Generally, there is only one way to push foliage from a growth bud, increase the sap pressure behind that or those buds. That is what you do when you prune down to a bud. The only "outlets" for that sap pressure to be released are either from the pruning cut as sap loss, or to push the terminal buds into growth. This is apical dominance. The sap pressure is greatest at the terminal end of the cane, no matter where that end may be. It could be at the end of the length of growth if left unpruned, or it could be the cut end, where ever you have cut it. Either way, that heightened sap pressure pushes new growth of foliage, canes or flowers.

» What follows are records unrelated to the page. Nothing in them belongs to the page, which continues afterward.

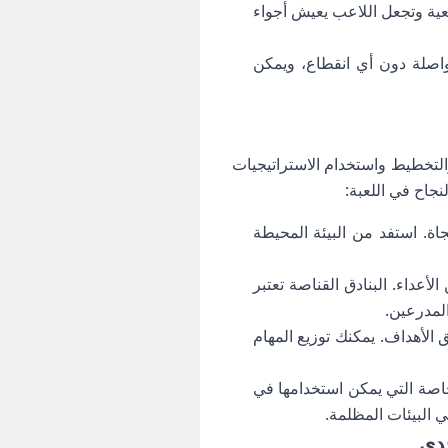
قعية وتجعل اللاعب يعيش أجواء
واصلة دون أي انقطاع، ويمكن
التخطيط واستخدام الاستراتيجيات
جاح في اللعبة:
اة. استفد من البيئة المحيطة
أعداء. البنادق القناصة تعتبر
المدرعين.
يق الأهداف. يمكنك توزيع المهام
 مهكرة بعض القدرات الخاصة التي يمكن استخدامها في
 البيئات المظلمة.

The other way of increasing the sap pressure behind a bud to force it into growth is by training the cane off the vertical. This is exactly what you do when you train a climbing cane or "peg" a rose as was suggested for the more "Dr Huey or English Rose" type growth Bourbons and HPs. By taking the growth off the vertical, bending or twisting it so it interrupts the sap flow, you increase the pressure behind buds ALONG the cane instead of at their ends. This is how you push laterals from their lengths to either generate flowering stems, or pushing flower buds from them.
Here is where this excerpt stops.